New research has revealed potential differences in the way chronic pain develops and resolves in male and female mice, offering insights into future targeted treatments for humans. The study, conducted by a research team at the University of Alberta, focused on mice with chronic pain resulting from inflammation, rather than direct injury. The findings indicate that female mice were more sensitive to the effects of immune cells called macrophages, while also identifying an X chromosome-linked receptor critical for resolving both acute and chronic inflammation in both sexes.
Bradley Kerr, the principal investigator and professor of anesthesiology and pain medicine in the Faculty of Medicine & Dentistry at the University of Alberta, explained the significance of the research. Kerr noted that the composition of immune cells may influence the development of chronic pain, shedding light on potential factors contributing to the disease state. Chronic pain, as defined by Pain Canada, lasts for three months or longer, affecting approximately 20% of Canadians, with a higher prevalence among women. Autoimmune diseases such as multiple sclerosis, which can lead to chronic pain, also affect about twice as many women as men.

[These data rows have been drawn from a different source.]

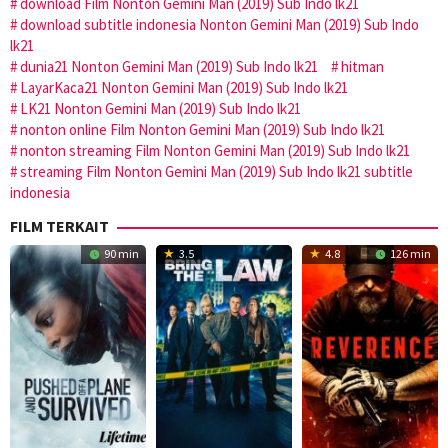
download Film Nonton Gemini Man (2019) Sub Indo lk21
download subtitle indonesia Nonton Gemini Man (2019) Sub Indo
lk21
dunia21 Nonton Gemini Man (2019) Sub Indo lk21
hitman
LayarKaca21 Nonton Gemini Man (2019) Sub Indo lk21
LK21 Nonton Gemini Man (2019) Sub Indo lk21
nonton online Film Nonton Gemini Man (2019) Sub Indo lk21
nonton streaming Film Nonton Gemini Man (2019) Sub Indo lk21
streaming Film Nonton Gemini Man (2019) Sub Indo lk21 subtitle
indonesia
FILM TERKAIT
90 min
3.5
4.8
126 min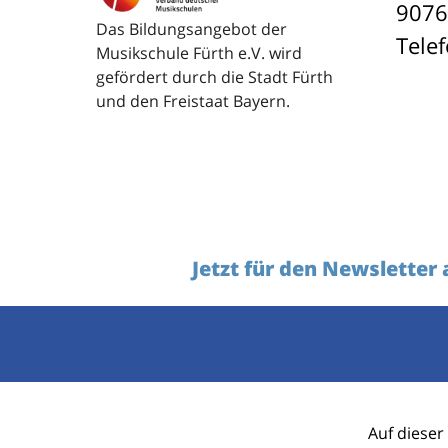
9076
Das Bildungsangebot der
Tele
Musikschule Fürth e.V. wird
gefördert durch die Stadt Fürth
und den Freistaat Bayern.
Jetzt für den Newsletter
Ihr Name
Auf dieser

Kerr emphasized the importance of studying the causes of chronic pain to develop effective treatments. He highlighted the distinction between pain that serves a protective function at the onset of an illness or injury and pain that persists without a clear purpose. Understanding the origins and natural resolution of non-protective pain is crucial for advancing treatment approaches.
The study marks a significant step in pain research, as Kerr’s team examined pain pathways in male and female mouse models, incorporating sex differences as a standard research question. The findings offer promising prospects for targeted treatments for chronic pain in humans, potentially paving the way for more effective and tailored therapies in the future.